Unimplanted humans meant Nathan, who had never been given an Intestinal Bodyguard. “We have to get out of here,” I said tightly. The sleepwalkers couldn’t possibly hear me through the closed windows, especially not with the sirens going off so close by, but I still felt the urge to whisper. “They’re going to notice us soon. We need to drive.”
“They’re everywhere,” Nathan said, his voice pitched equally low. “Where do you want me to go?”
“I don’t know. Anywhere. Nathan, they’re mobbing. Once they figure out what’s going on, they’re going to turn hungry.”
“Or they’re going to go to sleep. That’s what most of the ones at the hospital did.” He sounded hopeful.
“Only with the ones you found alone. Have any of the mobs stayed calm or gone to sleep of their own accord?”
Nathan hesitated before shaking his head. “No,” he said. “No, that hasn’t happened. But we don’t have that big of a sample set. We’re still finding different forms of interaction. It depends on the strain of
D. symbogenesis
that’s set up shop inside each of those people’s brains. Some of them are peaceful. Some of them aren’t.”
“Is there anything that could tell us what strain they’re infected with?”
“No.”
“Then
drive
.” I actually reached out and shook the wheel with one hand, ignoring the thin jet of panic it sent snaking through my belly. “We need to get the dogs, and we need to get out of this city. If it’s already this bad…”
“Sal, you’re not going to like what I have to do.”
“I know.” I pulled my hand off the wheel, closing my eyes as I shrank back down into my seat. “If I start screaming, just ignore it. Get us home.” I closed my eyes.
“I love you,” said Nathan, and he hit the gas, weaving around the milling bodies as he aimed for the gap in the barricade. He was trying not to hit them. He almost succeeded, although we clipped a few as we passed. I felt bad about that. Not bad enough to ask him to stop. Some of the police yelled and waved their arms, but most of them were too busy with the sleepwalkers to pay attention to the commuters who were just trying to get away. Things were falling apart.

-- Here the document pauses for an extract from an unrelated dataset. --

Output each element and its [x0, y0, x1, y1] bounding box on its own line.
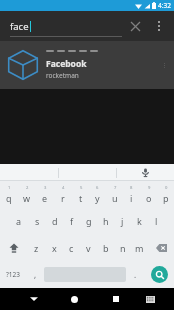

If the screech of tires when the car stopped had seemed loud, the squeal of tires against the pavement as we accelerated was louder than anything else in the universe: louder than the sirens, louder than the drums, even louder than my pained screams. I clapped my hands over my eyes, turning the wash of red inside my eyelids into solid black. Nathan drove, and I screamed. That was how it had to be.
Nathan’s first turn took us hard to the right, toward Market Street. He picked up speed as we drove, until I had no idea how fast we were going or how many turns he had taken. I bent forward, resting my forehead on my knees, and screamed until my throat was raw as sandpaper. It hurt, and I tried to focus on the pain as I continued to scream, choosing that over the frantic, irregular movements of the car. We were going to crash at any moment, I just knew it, and when that happened, we were going to die. We were both going to die.
At least this time, it’s going to be
your
accident
, I thought, a thin line of rationality drawing itself across the black and red landscape of my fear. It wasn’t as reassuring a thought as I had wanted it to be.